Avoid planting trees near underground utility lines – The root area is larger than the branch spread above ground and can be damaged if lines need to be dug up for repairs. – Be sure to have utilities located prior to planting. Never assume utility lines are buried deeper than you plan to dig. In some cases, utility lines are very close to the surface. By knowing the mature branch spread, one can avoid planting a tree too close to a building where it may cause damage to the roof or siding, or too near an intersection where it may block visibility.

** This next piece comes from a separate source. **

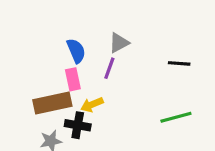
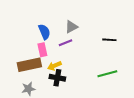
purple line: (109, 68) -> (65, 43), turned 48
black cross: (78, 125) -> (57, 78), moved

4. How do we plant trees for energy management? Trees properly located near and around buildings can significantly reduce heating and cooling costs. – Cooling Trees shade the ground, reducing temperature, and cooling the air. Properly planted trees can save 58-65% of air conditioning costs. Neighborhoods with large, mature trees can be up to 11 degrees cooler in the summer. Plant where you want the shadow during the hottest time of the year – and the time of day you desire the shade. Larger, deciduous trees located on the south and west sides of the building typically contribute the most to reducing air-conditioning demands. During winter, these trees also allow sunlight to pass through and warm buildings.
– Warming Heating costs are reduced when a home has a windbreak. Well-placed trees can serve as windbreaks, which can be particularly beneficial in cold and winter climates. By breaking the force of cold air movement, a windbreak can reduce winter fuel usage by 10 to 25%. Plant conifers to the north and west, approximately 50 feet or more from the house to protect from cold northern winds.